You can spend a lot of accumulated time on your bottom in the course of a day. Or you can sit for lengthy spells without a break.
Both, it turns out, are very bad for you.
Whether you're a heavy sitter or a binge-sitter, racking up prolonged sedentary time increases your risk of early death, according to a study published in Tuesday's edition of the Annals of Internal Medicine.
That conclusion held up even after researchers took account of mitigating factors, such as time spent exercising. Even for people who hit the gym after a long day in a desk chair, sitting can be deadly.
The findings led the study's authors to suggest that people who sit a lot should get up and move around every 30 minutes to counter the health risks that come with prolonged sedentary behavior.
The study team, led by Columbia University exercise researcher Keith Diaz, tracked the movements of close to 8,000 Americans older than 45 by asking them to wear an accelerometer on their hip.
Over a period of 10 days, sitting or lounging behavior took up the equivalent of 12.3 hours over a 16-hour waking day — about 77%, on average.
That's a whole lot of sitting. But subjects differed in the extent to which they hunkered down for long stretches without getting up and moving around. When researchers measured the "bout length" of subjects' sitting spells, they found that 52% lasted less than a half-hour, 22% lasted between a half-hour and just under an hour, 14% lasted 60 to 89 minutes and 14% went on for more than 90 minutes.
After tracking subjects for four years, the researchers found that subjects who racked up the most time sitting were most likely to have died during the study period, and those who spent the least time sitting were least likely to have died. That was no surprise.
But when they looked at the death rates as a function of how often subjects went long hours without getting up, they saw a similar pattern: Those whose sitting bouts tended to be lengthier were more likely to have died than were those whose sitting spells tended to be shorter.
Make no mistake, the authors of the new research cautioned: "Accumulation of large volumes of sedentary time is a hazardous health behavior regardless of how it is accumulated." But logging sedentary time in shorter bouts of sitting "is the least harmful pattern of accumulation."
Study participants who racked up the most time in a chair tended to be older, were more likely to smoke, and were disproportionately African-American.

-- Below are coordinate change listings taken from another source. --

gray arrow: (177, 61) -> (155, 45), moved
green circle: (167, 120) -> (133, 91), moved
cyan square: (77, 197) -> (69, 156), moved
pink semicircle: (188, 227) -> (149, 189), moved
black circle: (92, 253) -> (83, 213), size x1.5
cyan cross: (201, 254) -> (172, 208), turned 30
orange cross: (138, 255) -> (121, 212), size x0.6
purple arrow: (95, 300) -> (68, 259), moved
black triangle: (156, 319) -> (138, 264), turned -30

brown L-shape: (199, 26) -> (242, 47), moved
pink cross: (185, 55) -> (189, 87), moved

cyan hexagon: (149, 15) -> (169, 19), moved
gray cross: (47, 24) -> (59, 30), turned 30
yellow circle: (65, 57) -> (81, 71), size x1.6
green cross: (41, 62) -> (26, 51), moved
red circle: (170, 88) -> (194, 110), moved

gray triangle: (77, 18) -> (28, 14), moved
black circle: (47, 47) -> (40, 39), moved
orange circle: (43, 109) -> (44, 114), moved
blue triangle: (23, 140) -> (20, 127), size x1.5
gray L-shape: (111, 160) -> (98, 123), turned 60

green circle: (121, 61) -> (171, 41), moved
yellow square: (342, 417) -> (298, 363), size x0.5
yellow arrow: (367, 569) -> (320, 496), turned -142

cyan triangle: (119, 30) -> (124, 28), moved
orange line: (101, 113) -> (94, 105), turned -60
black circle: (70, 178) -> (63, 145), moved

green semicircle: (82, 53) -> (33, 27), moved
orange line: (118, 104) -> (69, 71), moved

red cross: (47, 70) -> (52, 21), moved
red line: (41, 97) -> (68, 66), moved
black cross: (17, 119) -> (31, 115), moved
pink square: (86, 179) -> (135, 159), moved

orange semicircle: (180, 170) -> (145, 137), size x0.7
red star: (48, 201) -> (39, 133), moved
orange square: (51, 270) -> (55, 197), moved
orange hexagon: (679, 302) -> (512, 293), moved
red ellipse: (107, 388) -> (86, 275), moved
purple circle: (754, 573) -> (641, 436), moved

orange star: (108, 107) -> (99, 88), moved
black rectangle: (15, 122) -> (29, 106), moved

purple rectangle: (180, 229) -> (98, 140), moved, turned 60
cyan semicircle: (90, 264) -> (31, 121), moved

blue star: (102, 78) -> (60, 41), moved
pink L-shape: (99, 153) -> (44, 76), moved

They tended to be teetotallers, to have a higher body-mass index, and were less likely to get much intentional exercise. They were also more likely to have diabetes, high blood pressure, worrisome cholesterol readings and a history of stroke, atrial fibrillation or coronary heart disease.
Such findings, of course, beg the question of which comes first — the immobility or the illness that leads to death.
But the findings of this prospective population-based study do fit with those of experimental studies. In trials involving humans sequestered in research labs, scientists have shown that racking up prolonged, uninterrupted bouts of sitting and lounging cause more worrisome short-term changes in metabolic and cardiovascular function than sedentary behavior that's interrupted by periods of physical activity.
It only makes sense that those short-term changes translate over time to more profound changes in the risk for diseases linked to sedentary behavior, said Dr. James A. Levine, an obesity expert at the Mayo Clinic who studies the health effects of sitting.
"If you're sitting too much, you need to do something about it — like right now," Levine said. "Unless you get moving now, you're in trouble later."
The finding that a workout will not undo the harms caused by prolonged sitting is unsurprising, Levine added.
"Even if you're a gymgoer and think you're safe on account of your excellent effort, you are not," Levine said. "No one gets away from this stuff. … Excess sitting, this study seems to suggest, is a death sentence."
In his editorial, Alter worried that people intent on reversing patterns of sedentary behavior will have a lot on their plates.
To live longer, healthier lives "may require us to count the total number of hours we are sedentary per day, the total number of minutes we sit at a time, the total number of standing breaks we take per hour, the total number of steps we take per day, and the total metabolic equivalent of task-minute volume of exercise we achieve per week," he wrote.
"Yikes! That sure is a lot of counting over the course of a lifetime — all to reverse the evolutionary patterns of a society gone lazy," Alter added. "Might it not just be easier to return to our origins as hunters and gatherers?"